Ce boss est plus rapide, plus puissant et saute plus loin et plus haut que vous. Bon courage.

Additionné au fait que la plus petite mimique de votre héros comme de son opposition est absolument géniale, que le character design est de très haut niveau, et que l’univers du titre assume pleinement son côté iconoclaste et non-sensique, et on se retrouve avec un titre qui accomplit l’exploit d’avoir visuellement extraordinairement bien vieilli plus de vingt ans après sa sortie. Pas à dire, à ce niveau-là: chapeau bas. Même remarque pour la musique, très pêchue, qui aura laissé d’excellents souvenirs comme cet improbable morceau de country avec bruits de ressorts et cris de chèvres qui accompagnera vos balades dans les champs d’astéroïdes – ou cette reprise décalée d’Une Nuit sur le Mont Chauve avec hurlements et musique d’ascenseur pendant le niveau deux.

Ne cherchez pas, tout est normal

Ce qui aura sans doute un peu moins bien vieilli, surtout aux yeux du joueur occasionnel du XXIe siècle, c’est bien l’extraordinaire difficulté du titre. Si les deux premiers niveaux ne sont pas trop compliqués, le troisième comporte quelques passages sous-marins extrêmement stressants qui évoqueront un peu le fameux stage du barrage dans Teenage Mutant Hero Turtles sur Nes, le quatrième n’est que déstabilisant, et les choses se compliquent très sérieusement à partir du cinquième. Le niveau vous imposant de guider Pete le chien, par exemple, fondamentalement original dans son concept vous imposant de faire sauter le cabot à coups de fouet pour éviter les nombreux pièges sur sa route, sera en revanche un excellent test de votre résistance nerveuse: bon courage pour ne pas lancer votre manette, et plus si affinités, par la fenêtre.

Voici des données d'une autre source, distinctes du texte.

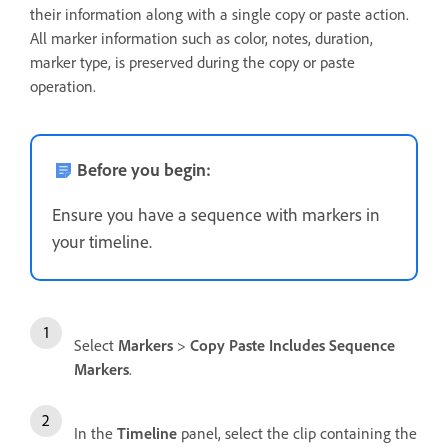
their information along with a single copy or paste action.
All marker information such as color, notes, duration,
marker type, is preserved during the copy or paste
operation.
Before you begin:
Ensure you have a sequence with markers in
your timeline.
Select
Markers
>
Copy Paste Includes Sequence
Markers
.
In the
Timeline
panel, select the clip containing the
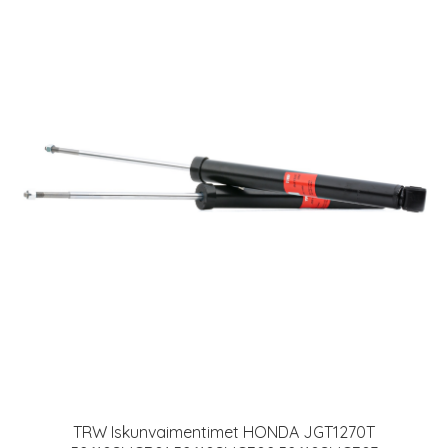
TRW Iskunvaimentimet HONDA JGT1270T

Qui aura oublié le terrible combat contre Bob le poisson rouge?

Cette difficulté redoutable est d’autant plus crispante que le jeu est assez long – une heure en ligne droite, mais attendez-vous à y passer beaucoup, beaucoup plus de temps – et qu’il est totalement dépourvu de système de mot de passe. Sachant que les vies comme les continues peuvent être extrêmement rares, et que vous commencez chaque niveau avec le total de point de vies que vous aviez à la fin du précédent (moins ce que vous aurez perdu en vous plantant lors de vos courses dans les astéroïdes), vous aurez vite l’occasion de comprendre à quel point finir le jeu se mérite. C’est d’ailleurs le seul reproche qu’on puisse faire à un titre autrement irréprochable: seuls les joueurs acharnés pourront prétendre profiter de l’hilarante fin du jeu – ce qui, rétrospectivement, est quand même un peu dommage.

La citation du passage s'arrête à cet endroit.